Neurobiology and Cognitive Science Center, National Taiwan University, Taipei, Taiwan

Department of Superintendent Office, Mackay Memorial Hospital, Taipei, Taiwan

Department of Medical Laboratory Science and Biotechnology, Yuanpei University, Hsinchu, Taiwan

Department of Medical Technology, Jen-Teh Junior College of Medicine, Nursing and Management, Miaoli, Taiwan

Department of Life Science, College of Life Science, National Taiwan University, Taipei, Taiwan


Results

SynGAP mutant mice die shortly after birth

To explore the possible role of SynGAP in vivo, the SynGAP gene was disrupted in mice. The genomic DNA containing the 5′ end of the mouse SynGAP gene was isolated and analyzed for targeting vector construction. SynGAP is extensively spliced at the 5′ end, leading to splice variants: SynGAP-a, -b, -c, and -d (Chen et al., 1998 Kim et al., 1998 Li et al., 2001) (Fig.1A). Therefore, the exon cassette containing the first common methionine present in the shortest splice variant, SynGAP-c, was chosen for deletion, along with an adjacent exon encoding a portion of the C2 domain by replacing it with a neo R gene cassette in the reverse orientation (Fig. 1B). The normal splicing events in the targeted SynGAP gene are predicted to yield transcripts with premature stop codons. The targeted and the wild-type alleles can be differentiated by performing Southern blotting after theKpnI digestion using the inner and outer probes (Fig.1B), and the genotyping result can also be confirmed by PCR using the primers shown (Fig. 1C,right).

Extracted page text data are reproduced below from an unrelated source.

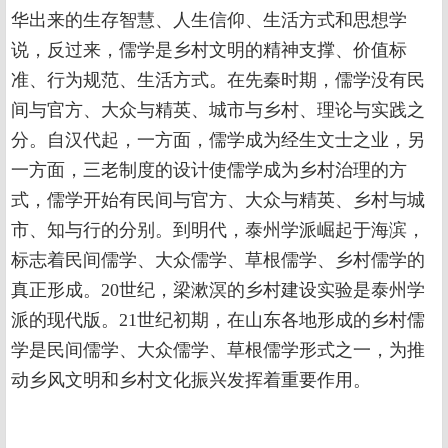
华出来的生存智慧、人生信仰、生活方式和思想学
说，反过来，儒学是乡村文明的精神支撑、价值标
准、行为规范、生活方式。在先秦时期，儒学没有民
间与官方、大众与精英、城市与乡村、理论与实践之
分。自汉代起，一方面，儒学成为经生文士之业，另
一方面，三老制度的设计使儒学成为乡村治理的方
式，儒学开始有民间与官方、大众与精英、乡村与城
市、知与行的分别。到明代，泰州学派崛起于海滨，
标志着民间儒学、大众儒学、草根儒学、乡村儒学的
真正形成。20世纪，梁漱溟的乡村建设实验是泰州学
派的现代版。21世纪初期，在山东各地形成的乡村儒
学是民间儒学、大众儒学、草根儒学形式之一，为推
动乡风文明和乡村文化振兴发挥着重要作用。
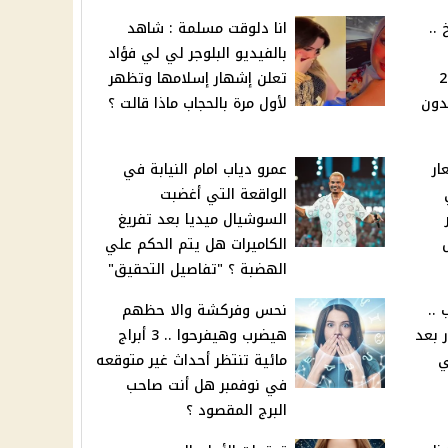
..
انا دلوقت مسلمة : شاهد
بالفيديو البلوجر لي لي فؤاد
بعد تراجعه 20
تعلن إشهار إسلامها وتظهر
ا سعر عيار 21 بدون
لأول مرة بالحجاب ماذا قالت ؟
عار
عمرو دياب امام النيابة في
الواقعة التي أغضبت
السوشيال ميديا بعد تفريغ
ل
الكاميرات هل يتم الحكم علي
الهضبة ؟ "تفاصيل التحقيق"
..
نحس وفركشة والا حظهم
 بعد
هيضرب وهيفرحوا .. 3 أبراج
ي
مائية تنتظر أحداث غير متوقعه
في نوفمبر هل أنت صاحب
البرج المقصود ؟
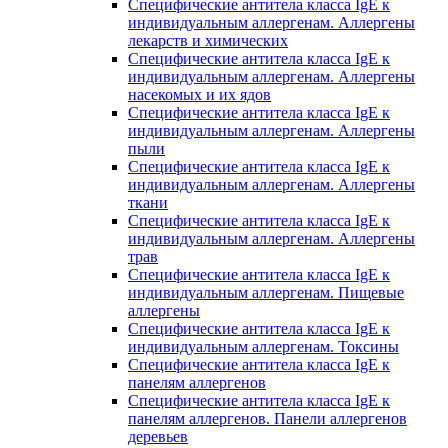
Специфические антитела класса IgE к
индивидуальным аллергенам. Аллергены
лекарств и химических
Специфические антитела класса IgE к
индивидуальным аллергенам. Аллергены
насекомых и их ядов
Специфические антитела класса IgE к
индивидуальным аллергенам. Аллергены
пыли
Специфические антитела класса IgE к
индивидуальным аллергенам. Аллергены
ткани
Специфические антитела класса IgE к
индивидуальным аллергенам. Аллергены
трав
Специфические антитела класса IgE к
индивидуальным аллергенам. Пищевые
аллергены
Специфические антитела класса IgE к
индивидуальным аллергенам. Токсины
Специфические антитела класса IgE к
панелям аллергенов
Специфические антитела класса IgE к
панелям аллергенов. Панели аллергенов
деревьев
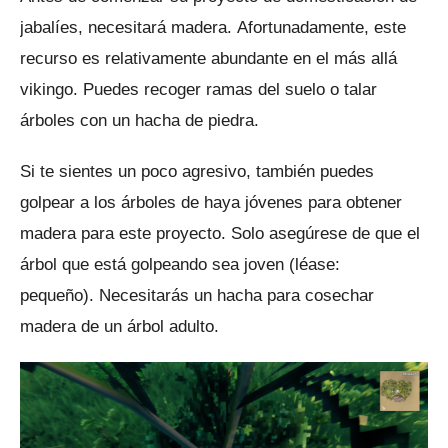
jabalíes, necesitará madera.
Afortunadamente, este
recurso es relativamente abundante en el más allá
vikingo.
Puedes recoger ramas del suelo o talar
árboles con un hacha de piedra.
Si te sientes un poco agresivo, también puedes
golpear a los árboles de haya jóvenes para obtener
madera para este proyecto.
Solo asegúrese de que el
árbol que está golpeando sea joven (léase:
pequeño).
Necesitarás un hacha para cosechar
madera de un árbol adulto.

SynGAP splice variants and domain structure and gene targeting strategy. A, N-terminal splicing leads to different start sites and sequences in SynGAP-a, -b, -c, and -d. SynGAP protein contains a pleckstrin homology (PH) domain, a phospholipid-dependent Ca 2+ binding motif (C2) domain, a Ras GTPase-activation protein (RasGAP) domain, and a C-terminal sequence PSD-95/discs large/zona occludens-1 domain binding motif (QTRV). Alternative splicing occurs also at the C terminal with C-terminal sequences other than −QTRV.B, The SynGAP gene structure is shown (not drawn to scale) of the region analyzed for gene targeting. Targeting of the SynGAP gene was performed by replacing the SacII andEcoRI fragments of the SynGAP gene containing two exons with the neo R cassette. The targeting construct spanning the XhoI and HindIII fragment of the SynGAP gene is 11.5 kb long. Outer and inner probes were used for Southern blotting. The PCR primers used for genotyping and the predicted amplified sizes are shown. TK, Thymidine kinase. C, Genotype analyses of tail DNA of second filial generation (F2) mice by PCR and Southern blotting. The wild-type allele is detected by Southern blotting after digestion with the KpnI restriction enzyme (left). The size of the detected wild-type band is 1.8 kb longer than that of the targeted allele. Two alleles can be distinguished using PCR primer sets (right).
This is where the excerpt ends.